Pacheco destaca que entre os brasileiros que integram a missão estão engenheiros de algumas das principais universidades e centros de pesquisas em astronomia do país como a USP, as universidades federais do Rio Grande do Norte (UFRN), de Minas Gerais (UFMG), do Rio de Janeiro (UFRJ), o Observatório Nacional (ON), a Universidade Mackenzie e Fundação Mauá de Engenharia.

O consórcio que conduzirá a missão é dirigido por Heike Rauer da agência espacial alemã, DLR. Ela prevê que o Plato abre um capítulo completamente novo na exploração de planetas extra-solares.

“Vamos encontrar planetas que orbitam sua estrela na zona ‘habitável´, região que pode propiciar a existência de vida: são planetas onde se espera que exista água líquida, e onde a vida como a conhecemos pode ser mantida”, afirmou Rauer.

Plato medirá os tamanhos, massas e idades dos sistemas planetários que encontrar.

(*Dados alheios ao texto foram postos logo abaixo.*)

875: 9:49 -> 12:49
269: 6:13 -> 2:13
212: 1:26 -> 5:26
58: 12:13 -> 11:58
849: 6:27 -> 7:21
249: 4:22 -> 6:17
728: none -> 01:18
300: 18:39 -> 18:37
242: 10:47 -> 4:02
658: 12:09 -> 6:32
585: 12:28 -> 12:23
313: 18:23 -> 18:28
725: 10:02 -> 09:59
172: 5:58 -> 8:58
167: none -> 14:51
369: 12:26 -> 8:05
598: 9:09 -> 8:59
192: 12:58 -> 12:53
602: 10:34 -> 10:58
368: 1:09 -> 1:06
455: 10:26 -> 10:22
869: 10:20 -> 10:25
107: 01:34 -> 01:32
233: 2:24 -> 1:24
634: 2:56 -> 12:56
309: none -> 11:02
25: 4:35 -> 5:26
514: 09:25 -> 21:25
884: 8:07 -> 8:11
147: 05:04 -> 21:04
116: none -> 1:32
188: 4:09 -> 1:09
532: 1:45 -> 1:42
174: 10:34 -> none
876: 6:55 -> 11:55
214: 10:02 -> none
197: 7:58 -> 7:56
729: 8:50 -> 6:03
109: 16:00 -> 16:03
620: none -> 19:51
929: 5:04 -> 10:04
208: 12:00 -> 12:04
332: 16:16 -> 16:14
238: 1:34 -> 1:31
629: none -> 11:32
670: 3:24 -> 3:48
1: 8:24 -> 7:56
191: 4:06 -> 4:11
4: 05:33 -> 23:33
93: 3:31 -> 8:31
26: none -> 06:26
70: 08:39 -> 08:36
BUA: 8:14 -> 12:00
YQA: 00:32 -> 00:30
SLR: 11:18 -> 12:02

Por isso, comparações detalhadas com nosso próprio Sistema Solar poderão ser feitas. Trata-se de um modelo de telescópio espacial completamente novo: ele usará uma rede de telescópios, em vez de uma única lente ou espelho.

Utilizará também câmeras de alta qualidade, e terá a vantagem de observar continuamente a partir do espaço, sem a interrupção causada pelo nascer do Sol e sem sofrer os efeitos causados pela turbulência atmosférica. Isso permite que Plato descubra planetas menores que a Terra e com distâncias de suas estrelas semelhantes à distância Terra-Sol.

O professor lembra ainda que a missão Plato segue os passos do satélite franco-europeu-brasileiro CoRoT, o primeiro do qual a astronomia nacional participou, sobe a liderança da USP, e que já foi desativado.

Segundo ele, “o país adquiriu com isso know-how em engenharia de software espacial e participou fortemente dos avanços científicos em física estelar e na descoberta e análise de exoplanetas, usufruindo também de colaborações com cientistas europeus”.